In 2012, an estimated 530,000 tuberculosis (TB) cases and 74,000 TB deaths occurred in children <15 years.1 TB is common in HIV-infected children, with HIV prevalence among children with active TB ranging from 10% to 62%.2,3 In 2010, the World Health Organization (WHO) recommended initiation of combination antiretroviral therapy (cART) as soon as TB therapy is tolerated in HIV/TB coinfected children.4 Consequently, many children initiate cART while receiving TB treatment. Co-treated individuals may experience a differential response to cART because of drug–drug interactions,2,5 increased risk of drug toxicity,2,5 immune reconstitution inflammatory syndrome (IRIS),6 and potentially lower adherence because of the large amount of medications.5 In particular, interactions between protease inhibitors (PIs) and rifampicin can result in subtherapeutic plasma concentrations of both types of drugs,7 causing the need for increased PI dosing in children to achieve the desired virologic and immunologic outcomes.
In adults, receiving TB treatment at the time of cART initiation does not impair virologic or immunologic response to cART,8 though it may be associated with an increased risk of long-term mortality.9 Results of limited pediatric research to date suggest that starting cART during TB treatment improves survival10–12 and that concomitant TB treatment and cART do not increase mortality.13–15 The few studies that assessed the effect of TB treatment on virologic or CD4 cell response to pediatric cART observed lower rates of virologic suppression in children receiving TB treatment, especially in those receiving PI-based cART other than super-boosted lopinavir/ritonavir (LPV/r),15–17 but similar CD4 reconstitution14,15,17,18 and proportion with severe immunodeficiency during cART.19
We aimed to evaluate the impact of receiving TB treatment at the time of cART initiation on short- and long-term virologic and immunologic response to cART among a cohort of young children.

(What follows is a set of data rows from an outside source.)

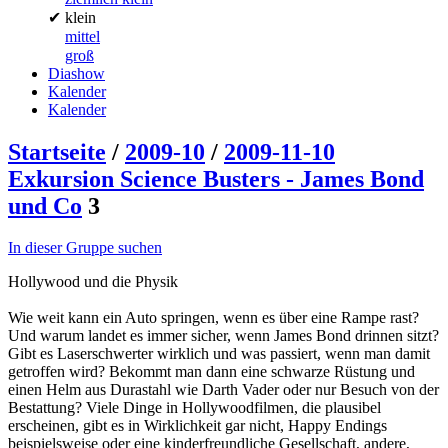
✔
klein
mittel
groß
Diashow
Kalender
Kalender
Startseite
/
2009-10
/
2009-11-10
Exkursion Science Busters - James Bond
und Co
3
In dieser Gruppe suchen
Hollywood und die Physik
Wie weit kann ein Auto springen, wenn es über eine Rampe rast?
Und warum landet es immer sicher, wenn James Bond drinnen sitzt?
Gibt es Laserschwerter wirklich und was passiert, wenn man damit
getroffen wird? Bekommt man dann eine schwarze Rüstung und
einen Helm aus Durastahl wie Darth Vader oder nur Besuch von der
Bestattung? Viele Dinge in Hollywoodfilmen, die plausibel
erscheinen, gibt es in Wirklichkeit gar nicht, Happy Endings
beispielsweise oder eine kinderfreundliche Gesellschaft, andere,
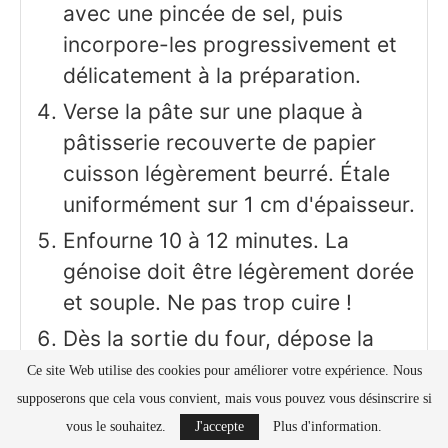
avec une pincée de sel, puis
incorpore-les progressivement et
délicatement à la préparation.
Verse la pâte sur une plaque à
pâtisserie recouverte de papier
cuisson légèrement beurré. Étale
uniformément sur 1 cm d'épaisseur.
Enfourne 10 à 12 minutes. La
génoise doit être légèrement dorée
et souple. Ne pas trop cuire !
Dès la sortie du four, dépose la
génoise sur un torchon propre
Ce site Web utilise des cookies pour améliorer votre expérience. Nous
saupoudré de sucre glace. Retire
supposerons que cela vous convient, mais vous pouvez vous désinscrire si
délicatement le papier cuisson.
vous le souhaitez.
J'accepte
Plus d'information.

We performed a secondary analysis of data from the TB, HIV, IRIS, and Nutrition in Kids (THINK) study. This study prospectively followed (1) children receiving TB treatment who became eligible for cART and (2) children who were TB free at the time of cART initiation. The primary objectives of the parent study were to determine the incidence, timing, and clinical manifestations of TB–IRIS and Bacillus Calmette–Guérin–IRIS among children initiating cART, along with the association between malnutrition and the risk of developing TB–IRIS and Bacillus Calmette–Guérin–IRIS.
cART-naive children aged 0–8 years presenting between September 2009 and March 2012 at the Harriet Shezi outpatient pediatric HIV clinic or the Pediatric Wards of Chris Hani Baragwanath Hospital in Soweto, South Africa, who were eligible for cART were offered study participation. Children were followed up for 24 months or until August 2013. Children with at least one documented HIV RNA and/or CD4 cell percent (CD4%) result after cART initiation were included in this secondary analysis.
The study included a pre-cART visit, cART initiation visit, and visits every 3 months thereafter (±1 month) for 24 months. As part of routine care, caregivers of children who missed a scheduled visit were contacted to remind them of their missed appointment and encourage their return. Children who were transferred to a primary care facility were encouraged to return for the final 24-month visit. Patients who did not complete the 24-month visit were considered lost to follow-up and censored at the date of their last HIV RNA and/or CD4% measurement. Three patients were late for their 24-month visit and had laboratory measurements taken at 25.2, 26.0, and 26.6 months after cART initiation; these values were retained in analyses.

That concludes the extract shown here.